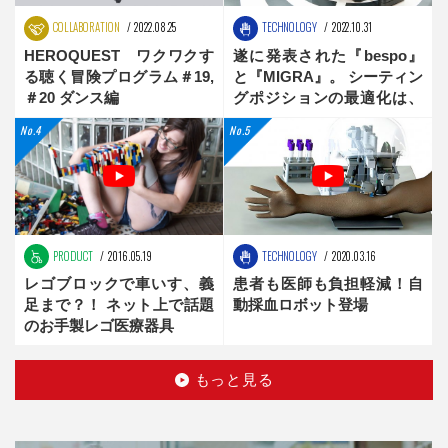
COLLABORATION
2022.08.25
TECHNOLOGY
2022.10.31
HEROQUEST ワクワクす
遂に発表された『bespo』
る聴く冒険プログラム＃19,
と『MIGRA』。 シーティン
＃20 ダンス編
グポジションの最適化は、
新時代へ
PRODUCT
2016.05.19
TECHNOLOGY
2020.03.16
レゴブロックで車いす、義
患者も医師も負担軽減！自
足まで？！ ネット上で話題
動採血ロボット登場
のお手製レゴ医療器具
もっと見る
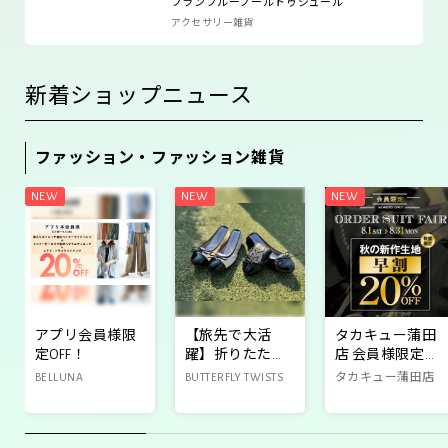
ブランブループールトゥジュール
アクセサリー雑貨
新着ショップニュース
ファッション・ファッション雑貨
アプリ会員様限
【旅先で大活
タカキュー蒲田
定OFF！
躍】折りたたみ
店 会員様限定秋
パンプス✨
の新作オーダー
BELLUNA
BUTTERFLY TWISTS
タカキュー蒲田店
セールのご案内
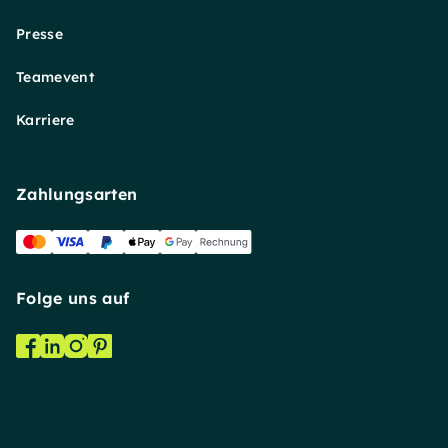
Presse
Teamevent
Karriere
Zahlungsarten
Folge uns auf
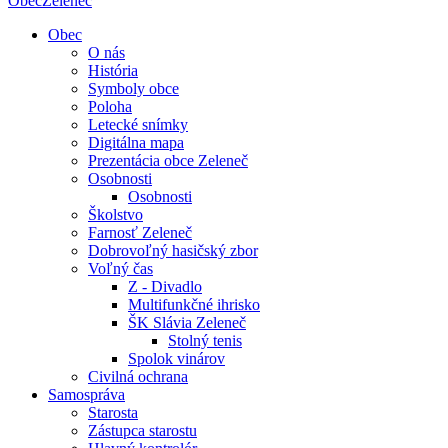
Obec
Zeleneč
Obec
O nás
História
Symboly obce
Poloha
Letecké snímky
Digitálna mapa
Prezentácia obce Zeleneč
Osobnosti
Osobnosti
Školstvo
Farnosť Zeleneč
Dobrovoľný hasičský zbor
Voľný čas
Z - Divadlo
Multifunkčné ihrisko
ŠK Slávia Zeleneč
Stolný tenis
Spolok vinárov
Civilná ochrana
Samospráva
Starosta
Zástupca starostu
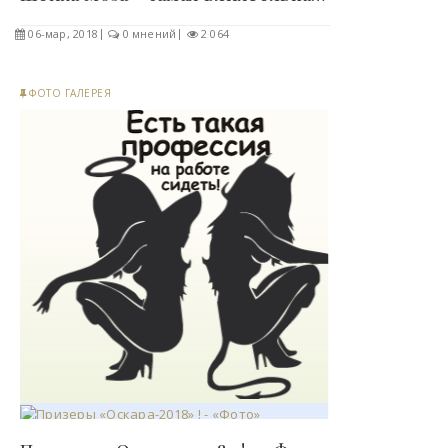
06-мар, 2018
0 мнений
2 064
ФОТО ГАЛЕРЕЯ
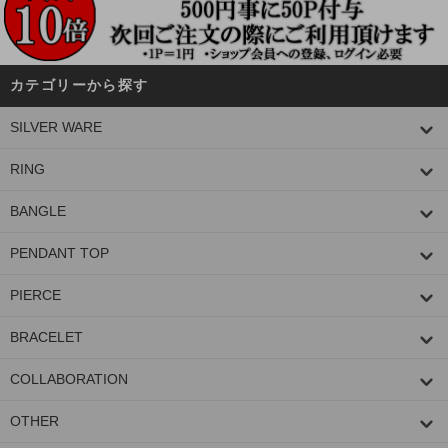
カテゴリーから探す
SILVER WARE
RING
BANGLE
PENDANT TOP
PIERCE
BRACELET
COLLABORATION
OTHER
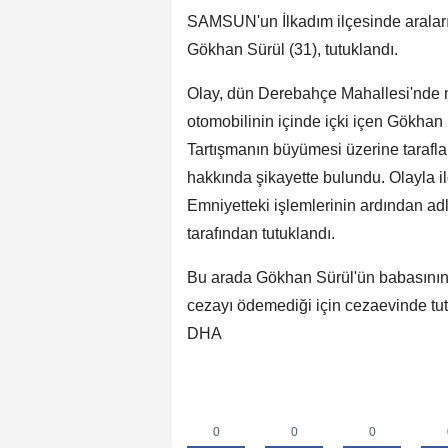
SAMSUN'un İlkadım ilçesinde araları
Gökhan Sürül (31), tutuklandı.
Olay, dün Derebahçe Mahallesi'nde m
otomobilinin içinde içki içen Gökhan S
Tartışmanın büyümesi üzerine tarafla
hakkında şikayette bulundu. Olayla ilg
Emniyetteki işlemlerinin ardından adl
tarafından tutuklandı.
Bu arada Gökhan Sürül'ün babasının k
cezayı ödemediği için cezaevinde tutu
DHA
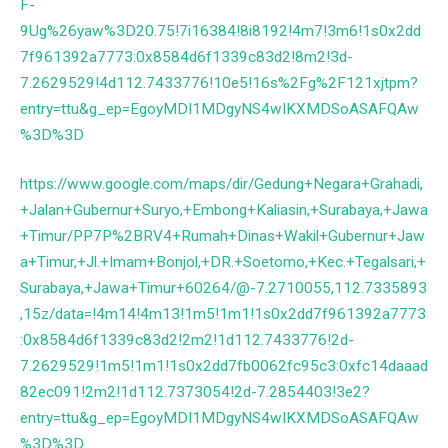
F-
9Ug%26yaw%3D20.75!7i16384!8i8192!4m7!3m6!1s0x2dd
7f961392a7773:0x8584d6f1339c83d2!8m2!3d-
7.2629529!4d112.7433776!10e5!16s%2Fg%2F121xjtpm?
entry=ttu&g_ep=EgoyMDI1MDgyNS4wIKXMDSoASAFQAw
%3D%3D
https://www.google.com/maps/dir/Gedung+Negara+Grahadi,
+Jalan+Gubernur+Suryo,+Embong+Kaliasin,+Surabaya,+Jawa
+Timur/PP7P%2BRV4+Rumah+Dinas+Wakil+Gubernur+Jaw
a+Timur,+Jl.+Imam+Bonjol,+DR.+Soetomo,+Kec.+Tegalsari,+
Surabaya,+Jawa+Timur+60264/@-7.2710055,112.7335893
,15z/data=!4m14!4m13!1m5!1m1!1s0x2dd7f961392a7773
:0x8584d6f1339c83d2!2m2!1d112.7433776!2d-
7.2629529!1m5!1m1!1s0x2dd7fb0062fc95c3:0xfc14daaad
82ec091!2m2!1d112.7373054!2d-7.2854403!3e2?
entry=ttu&g_ep=EgoyMDI1MDgyNS4wIKXMDSoASAFQAw
%3D%3D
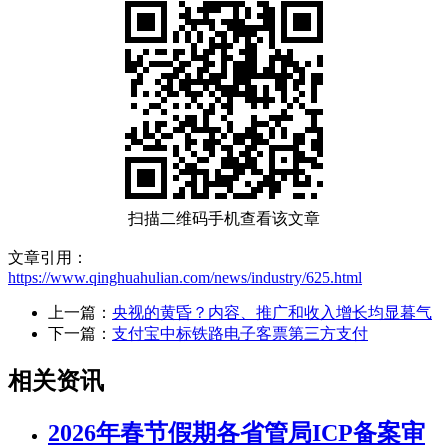
扫描二维码手机查看该文章
文章引用：
https://www.qinghuahulian.com/news/industry/625.html
上一篇：
央视的黄昏？内容、推广和收入增长均显暮气
下一篇：
支付宝中标铁路电子客票第三方支付
相关资讯
2026年春节假期各省管局ICP备案审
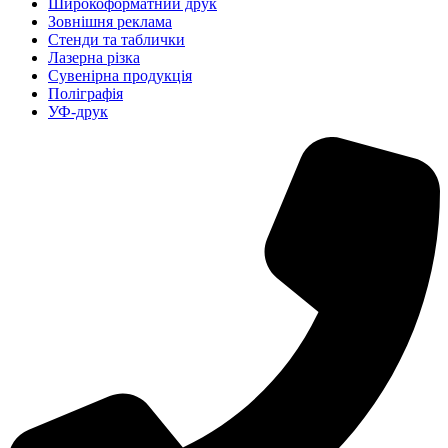
Широкоформатний друк
Зовнішня реклама
Стенди та таблички
Лазерна різка
Сувенірна продукція
Поліграфія
УФ-друк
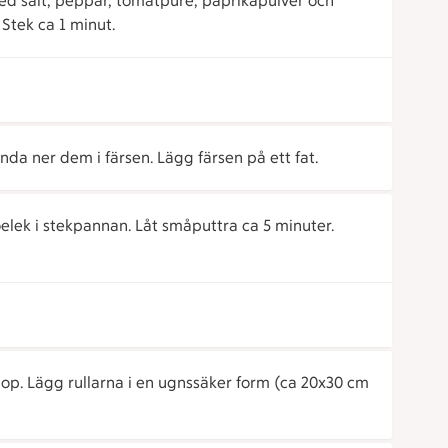
med salt, peppar, tomatpuré, paprikapulver och
 Stek ca 1 minut.
nda ner dem i färsen. Lägg färsen på ett fat.
lek i stekpannan. Låt småputtra ca 5 minuter.
ihop. Lägg rullarna i en ugnssäker form (ca 20x30 cm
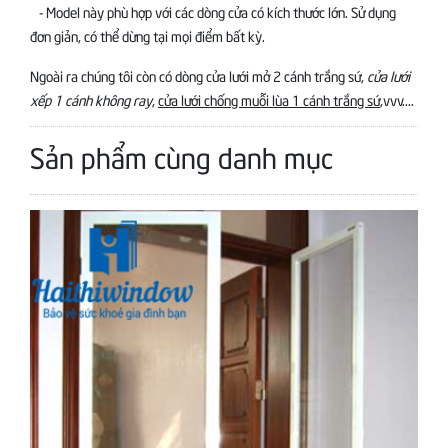
- Model này phù hợp với các dòng cửa có kích thước lớn. Sử dụng
đơn giản, có thể dừng tại mọi điểm bất kỳ.
Ngoài ra chúng tôi còn có dòng cửa lưới mở 2 cánh trắng sứ,
cửa lưới
xếp 1 cánh không ray
,
cửa lưới chống muỗi lùa 1 cánh trắng sứ
,vvv....
Sản phẩm cùng danh mục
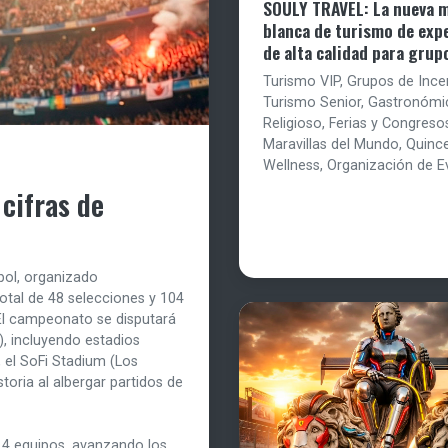
SOULY TRAVEL: La nueva 
blanca de turismo de exp
de alta calidad para grup
Turismo VIP, Grupos de Ince
Turismo Senior, Gastronómi
Religioso, Ferias y Congreso
Maravillas del Mundo, Quinc
Wellness, Organización de E
cifras de
tbol, organizado
tal de 48 selecciones y 104
 El campeonato se disputará
), incluyendo estadios
 el SoFi Stadium (Los
toria al albergar partidos de
 4 equipos, avanzando los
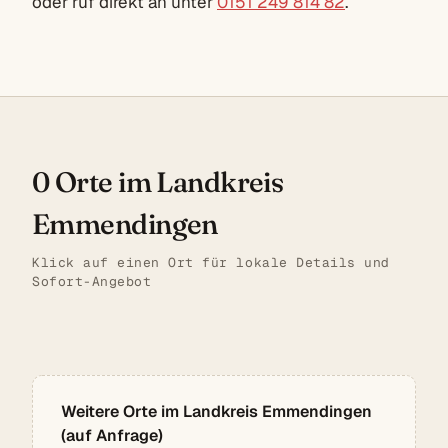
oder ruf direkt an unter
0151 249 814 82
.
0 Orte im Landkreis
Emmendingen
Klick auf einen Ort für lokale Details und
Sofort-Angebot
Weitere Orte im Landkreis Emmendingen
(auf Anfrage)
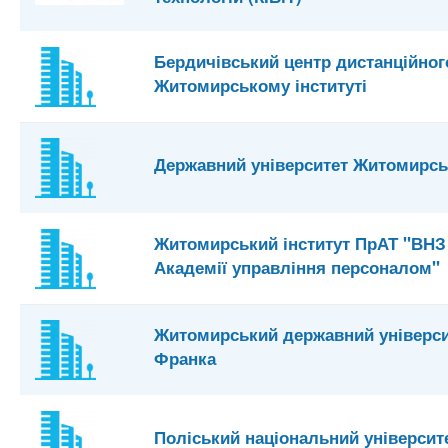
Бердичівський центр дистанційног
Житомирському інституті
Державний університет Житомирськ
Житомирський інститут ПрАТ "ВНЗ
Академії управління персоналом"
Житомирський державний університ
Франка
Поліський національний університ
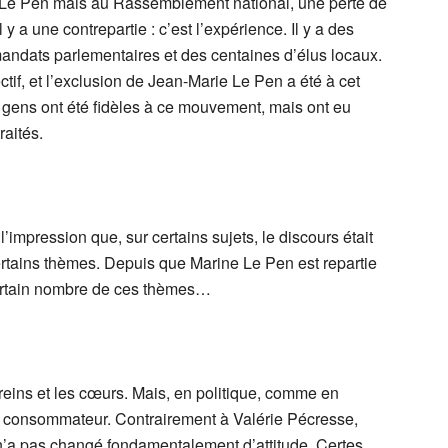
ne Le Pen mais au Rassemblement national, une perte de
y a une contrepartie : c’est l’expérience. Il y a des
andats parlementaires et des centaines d’élus locaux.
ctif, et l’exclusion de Jean-Marie Le Pen a été à cet
 gens ont été fidèles à ce mouvement, mais ont eu
raités.
impression que, sur certains sujets, le discours était
tains thèmes. Depuis que Marine Le Pen est repartie
certain nombre de ces thèmes…
reins et les cœurs. Mais, en politique, comme en
u consommateur. Contrairement à Valérie Pécresse,
n’a pas changé fondamentalement d’attitude. Certes,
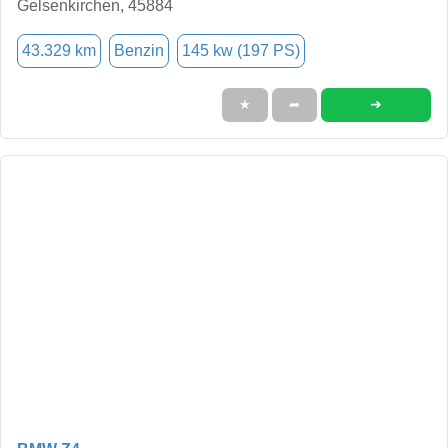
Gelsenkirchen, 45884
43.329 km
Benzin
145 kw (197 PS)
➜
★
➦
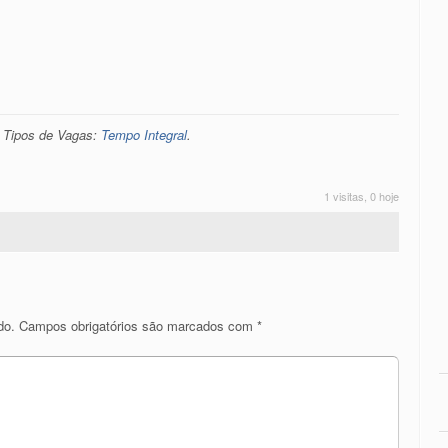
. Tipos de Vagas:
Tempo Integral
.
1 visitas, 0 hoje
do.
Campos obrigatórios são marcados com
*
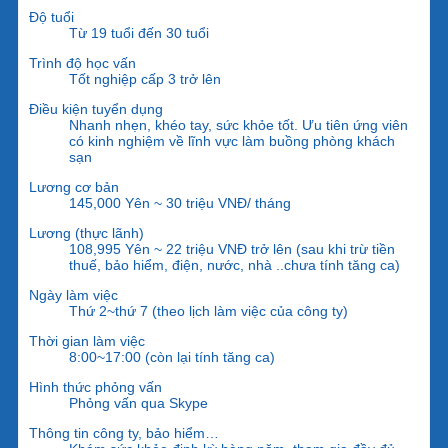
Độ tuổi
Từ 19 tuổi đến 30 tuổi
Trình độ học vấn
Tốt nghiệp cấp 3 trở lên
Điều kiện tuyển dụng
Nhanh nhẹn, khéo tay, sức khỏe tốt. Ưu tiên ứng viên
có kinh nghiệm về lĩnh vực làm buồng phòng khách
sạn
Lương cơ bản
145,000 Yên ~ 30 triệu VNĐ/ tháng
Lương (thực lãnh)
108,995 Yên ~ 22 triệu VNĐ trở lên (sau khi trừ tiền
thuế, bảo hiểm, điện, nước, nhà ..chưa tính tăng ca)
Ngày làm việc
Thứ 2~thứ 7 (theo lịch làm việc của công ty)
Thời gian làm việc
8:00~17:00 (còn lại tính tăng ca)
Hình thức phỏng vấn
Phỏng vấn qua Skype
Thông tin công ty, bảo hiểm…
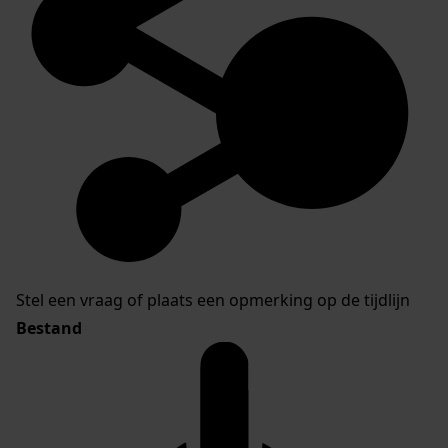
Stel een vraag of plaats een opmerking op de tijdlijn
Bestand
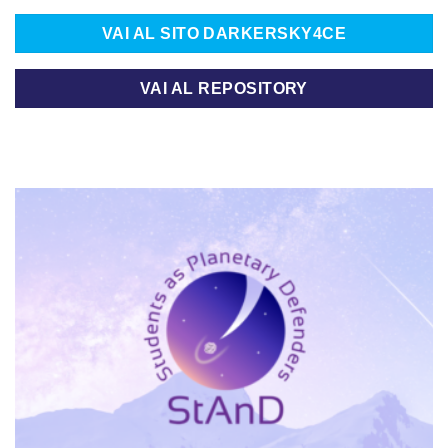
VAI AL SITO DARKERSKY4CE
VAI AL REPOSITORY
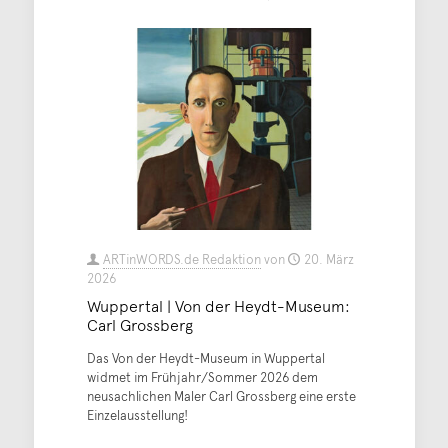
ARTinWORDS.de Redaktion
von
20. März
2026
Wuppertal | Von der Heydt-Museum:
Carl Grossberg
Das Von der Heydt-Museum in Wuppertal
widmet im Frühjahr/Sommer 2026 dem
neusachlichen Maler Carl Grossberg eine erste
Einzelausstellung!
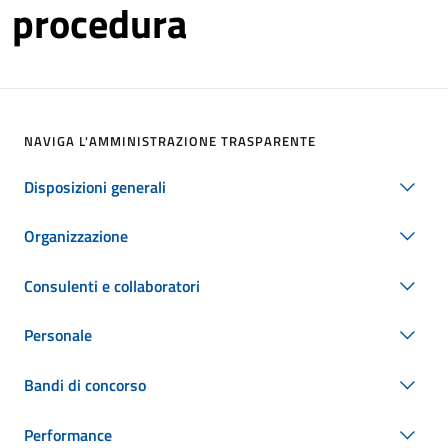
procedura
NAVIGA L'AMMINISTRAZIONE TRASPARENTE
Disposizioni generali
Organizzazione
Consulenti e collaboratori
Personale
Bandi di concorso
Performance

+ + + + + + +

Leave out the pictures and print each record exactly as it stands.

--- Exercise result ---
COLLABORATION
2022.08.25
TECHNOLOGY
2022.10.31
HEROQUEST ワクワクす
遂に発表された『bespo』
る聴く冒険プログラム＃19,
と『MIGRA』。 シーティン
＃20 ダンス編
グポジションの最適化は、
新時代へ
PRODUCT
2016.05.19
TECHNOLOGY
2020.03.16
レゴブロックで車いす、義
患者も医師も負担軽減！自
足まで？！ ネット上で話題
動採血ロボット登場
のお手製レゴ医療器具
もっと見る
ブランブループールトゥジュール
アクセサリー雑貨
新着ショップニュース
ファッション・ファッション雑貨
アプリ会員様限
【旅先で大活
タカキュー蒲田
定OFF！
躍】折りたたみ
店 会員様限定秋
パンプス✨
の新作オーダー
BELLUNA
BUTTERFLY TWISTS
タカキュー蒲田店
セールのご案内
Presse
Teamevent
Karriere
Zahlungsarten
Folge uns auf
Obec
Zeleneč
Obec
O nás
História
Symboly obce
Poloha
Letecké snímky
Digitálna mapa
Prezentácia obce Zeleneč
Osobnosti
Osobnosti
Školstvo
Farnosť Zeleneč
Dobrovoľný hasičský zbor
Voľný čas
Z - Divadlo
Multifunkčné ihrisko
ŠK Slávia Zeleneč
Stolný tenis
Spolok vinárov
Civilná ochrana
Samospráva
Starosta
Zástupca starostu
06-мар, 2018
0 мнений
2 064
ФОТО ГАЛЕРЕЯ
カテゴリーから探す
SILVER WARE
RING
BANGLE
PENDANT TOP
PIERCE
BRACELET
COLLABORATION
OTHER
SAMSUN'un İlkadım ilçesinde araları
Gökhan Sürül (31), tutuklandı.
Olay, dün Derebahçe Mahallesi'nde m
otomobilinin içinde içki içen Gökhan S
Tartışmanın büyümesi üzerine tarafla
hakkında şikayette bulundu. Olayla ilg
Emniyetteki işlemlerinin ardından adl
tarafından tutuklandı.
Bu arada Gökhan Sürül'ün babasının k
cezayı ödemediği için cezaevinde tutu
DHA
F-
9Ug%26yaw%3D20.75!7i16384!8i8192!4m7!3m6!1s0x2dd
7f961392a7773:0x8584d6f1339c83d2!8m2!3d-
7.2629529!4d112.7433776!10e5!16s%2Fg%2F121xjtpm?
entry=ttu&g_ep=EgoyMDI1MDgyNS4wIKXMDSoASAFQAw
%3D%3D
https://www.google.com/maps/dir/Gedung+Negara+Grahadi,
+Jalan+Gubernur+Suryo,+Embong+Kaliasin,+Surabaya,+Jawa
+Timur/PP7P%2BRV4+Rumah+Dinas+Wakil+Gubernur+Jaw
a+Timur,+Jl.+Imam+Bonjol,+DR.+Soetomo,+Kec.+Tegalsari,+
Surabaya,+Jawa+Timur+60264/@-7.2710055,112.7335893
,15z/data=!4m14!4m13!1m5!1m1!1s0x2dd7f961392a7773
:0x8584d6f1339c83d2!2m2!1d112.7433776!2d-
7.2629529!1m5!1m1!1s0x2dd7fb0062fc95c3:0xfc14daaad
82ec091!2m2!1d112.7373054!2d-7.2854403!3e2?
entry=ttu&g_ep=EgoyMDI1MDgyNS4wIKXMDSoASAFQAw
%3D%3D
扫描二维码手机查看该文章
文章引用：
https://www.qinghuahulian.com/news/industry/625.html
上一篇：
央视的黄昏？内容、推广和收入增长均显暮气
下一篇：
支付宝中标铁路电子客票第三方支付
相关资讯
2026年春节假期各省管局ICP备案审
Широкоформатний друк
Зовнішня реклама
Стенди та таблички
Лазерна різка
Сувенірна продукція
Поліграфія
УФ-друк
med salt, peppar, tomatpuré, paprikapulver och
 Stek ca 1 minut.
nda ner dem i färsen. Lägg färsen på ett fat.
lek i stekpannan. Låt småputtra ca 5 minuter.
ihop. Lägg rullarna i en ugnssäker form (ca 20x30 cm
- Model này phù hợp với các dòng cửa có kích thước lớn. Sử dụng
đơn giản, có thể dừng tại mọi điểm bất kỳ.
Ngoài ra chúng tôi còn có dòng cửa lưới mở 2 cánh trắng sứ,
cửa lưới
xếp 1 cánh không ray
,
cửa lưới chống muỗi lùa 1 cánh trắng sứ
,vvv....
Sản phẩm cùng danh mục
SOULY TRAVEL: La nueva 
blanca de turismo de exp
de alta calidad para grup
Turismo VIP, Grupos de Ince
Turismo Senior, Gastronómi
Religioso, Ferias y Congreso
Maravillas del Mundo, Quinc
Wellness, Organización de E
cifras de
tbol, organizado
tal de 48 selecciones y 104
 El campeonato se disputará
), incluyendo estadios
 el SoFi Stadium (Los
toria al albergar partidos de
 4 equipos, avanzando los
oder ruf direkt an unter
0151 249 814 82
.
0 Orte im Landkreis
Emmendingen
Klick auf einen Ort für lokale Details und
Sofort-Angebot
Weitere Orte im Landkreis Emmendingen
(auf Anfrage)
Бердичівський центр дистанційног
Житомирському інституті
Державний університет Житомирськ
Житомирський інститут ПрАТ "ВНЗ
Академії управління персоналом"
Житомирський державний університ
Франка
Поліський національний університ
ne Le Pen mais au Rassemblement national, une perte de
y a une contrepartie : c’est l’expérience. Il y a des
andats parlementaires et des centaines d’élus locaux.
ctif, et l’exclusion de Jean-Marie Le Pen a été à cet
 gens ont été fidèles à ce mouvement, mais ont eu
raités.
impression que, sur certains sujets, le discours était
tains thèmes. Depuis que Marine Le Pen est repartie
certain nombre de ces thèmes…
reins et les cœurs. Mais, en politique, comme en
u consommateur. Contrairement à Valérie Pécresse,
n’a pas changé fondamentalement d’attitude. Certes,
Gelsenkirchen, 45884
43.329 km
Benzin
145 kw (197 PS)
➜
★
➦
. Tipos de Vagas:
Tempo Integral
.
1 visitas, 0 hoje
do.
Campos obrigatórios são marcados com
*
Độ tuổi
Từ 19 tuổi đến 30 tuổi
Trình độ học vấn
Tốt nghiệp cấp 3 trở lên
Điều kiện tuyển dụng
Nhanh nhẹn, khéo tay, sức khỏe tốt. Ưu tiên ứng viên
có kinh nghiệm về lĩnh vực làm buồng phòng khách
sạn
Lương cơ bản
145,000 Yên ~ 30 triệu VNĐ/ tháng
Lương (thực lãnh)
108,995 Yên ~ 22 triệu VNĐ trở lên (sau khi trừ tiền
thuế, bảo hiểm, điện, nước, nhà ..chưa tính tăng ca)
Ngày làm việc
Thứ 2~thứ 7 (theo lịch làm việc của công ty)
Thời gian làm việc
8:00~17:00 (còn lại tính tăng ca)
Hình thức phỏng vấn
Phỏng vấn qua Skype
Thông tin công ty, bảo hiểm…
Stel een vraag of plaats een opmerking op de tijdlijn
Bestand
VAI AL SITO DARKERSKY4CE
VAI AL REPOSITORY
ARTinWORDS.de Redaktion
von
20. März
2026
Wuppertal | Von der Heydt-Museum:
Carl Grossberg
Das Von der Heydt-Museum in Wuppertal
widmet im Frühjahr/Sommer 2026 dem
neusachlichen Maler Carl Grossberg eine erste
Einzelausstellung!
procedura
NAVIGA L'AMMINISTRAZIONE TRASPARENTE
Disposizioni generali
Organizzazione
Consulenti e collaboratori
Personale
Bandi di concorso
Performance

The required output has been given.